# Data to use
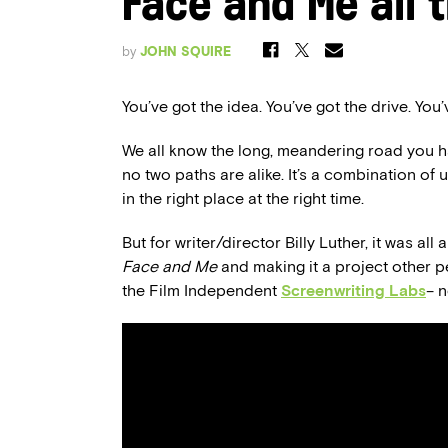
Face and Me all 
by
JOHN SQUIRE
You’ve got the idea. You’ve got the drive. You
We all know the long, meandering road you hav
no two paths are alike. It’s a combination of 
in the right place at the right time.
But for writer/director Billy Luther, it was al
Face and Me
and making it a project other pe
the Film Independent
Screenwriting Labs
­­–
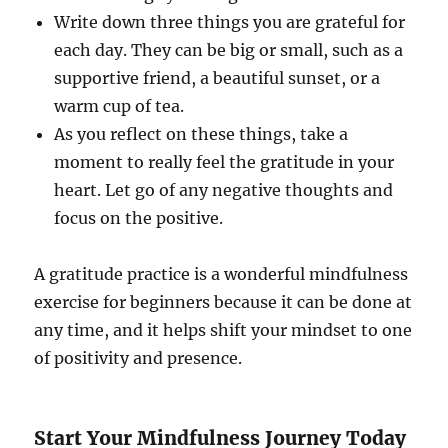
Write down three things you are grateful for
each day. They can be big or small, such as a
supportive friend, a beautiful sunset, or a
warm cup of tea.
As you reflect on these things, take a
moment to really feel the gratitude in your
heart. Let go of any negative thoughts and
focus on the positive.
A gratitude practice is a wonderful mindfulness
exercise for beginners because it can be done at
any time, and it helps shift your mindset to one
of positivity and presence.
Start Your Mindfulness Journey Today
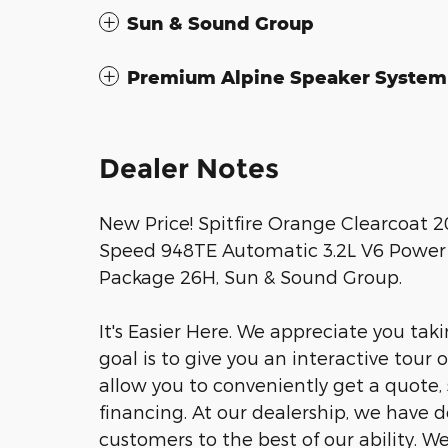
Sun & Sound Group
Premium Alpine Speaker System
Dealer Notes
New Price! Spitfire Orange Clearcoat 
Speed 948TE Automatic 3.2L V6 Power F
Package 26H, Sun & Sound Group.
It's Easier Here. We appreciate you taki
goal is to give you an interactive tour 
allow you to conveniently get a quote,
financing. At our dealership, we have 
customers to the best of our ability. W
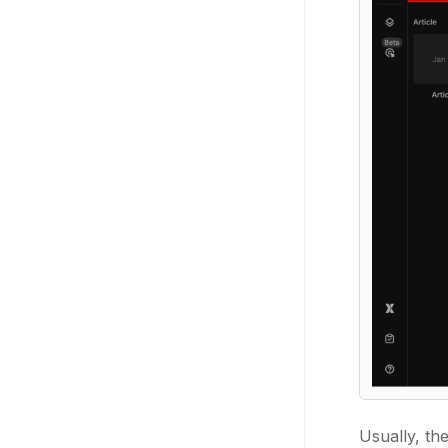
Usually, th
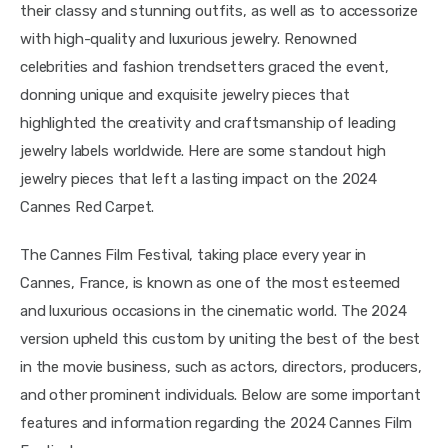
their classy and stunning outfits, as well as to accessorize 
with high-quality and luxurious jewelry. Renowned 
celebrities and fashion trendsetters graced the event, 
donning unique and exquisite jewelry pieces that 
highlighted the creativity and craftsmanship of leading 
jewelry labels worldwide. Here are some standout high 
jewelry pieces that left a lasting impact on the 2024 
Cannes Red Carpet.
The Cannes Film Festival, taking place every year in 
Cannes, France, is known as one of the most esteemed 
and luxurious occasions in the cinematic world. The 2024 
version upheld this custom by uniting the best of the best 
in the movie business, such as actors, directors, producers, 
and other prominent individuals. Below are some important 
features and information regarding the 2024 Cannes Film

# What needs to be done
What's needed is every line above, retyped exactly and free of pictures.

# Response area
Face and Me all 
by
JOHN SQUIRE
You’ve got the idea. You’ve got the drive. You
We all know the long, meandering road you hav
no two paths are alike. It’s a combination of 
in the right place at the right time.
But for writer/director Billy Luther, it was al
Face and Me
and making it a project other pe
the Film Independent
Screenwriting Labs
­­–
Write down three things you are grateful for
each day. They can be big or small, such as a
supportive friend, a beautiful sunset, or a
warm cup of tea.
As you reflect on these things, take a
moment to really feel the gratitude in your
heart. Let go of any negative thoughts and
focus on the positive.
A gratitude practice is a wonderful mindfulness
exercise for beginners because it can be done at
any time, and it helps shift your mindset to one
of positivity and presence.
Start Your Mindfulness Journey Today
Sun & Sound Group
Premium Alpine Speaker System
Dealer Notes
New Price! Spitfire Orange Clearcoat 
Speed 948TE Automatic 3.2L V6 Power F
Package 26H, Sun & Sound Group.
It's Easier Here. We appreciate you taki
goal is to give you an interactive tour 
allow you to conveniently get a quote,
financing. At our dealership, we have 
customers to the best of our ability. W
Usually, th
their classy and stunning outfits, as well as to accessorize 
with high-quality and luxurious jewelry. Renowned 
celebrities and fashion trendsetters graced the event, 
donning unique and exquisite jewelry pieces that 
highlighted the creativity and craftsmanship of leading 
jewelry labels worldwide. Here are some standout high 
jewelry pieces that left a lasting impact on the 2024 
Cannes Red Carpet.
The Cannes Film Festival, taking place every year in 
Cannes, France, is known as one of the most esteemed 
and luxurious occasions in the cinematic world. The 2024 
version upheld this custom by uniting the best of the best 
in the movie business, such as actors, directors, producers, 
and other prominent individuals. Below are some important 
features and information regarding the 2024 Cannes Film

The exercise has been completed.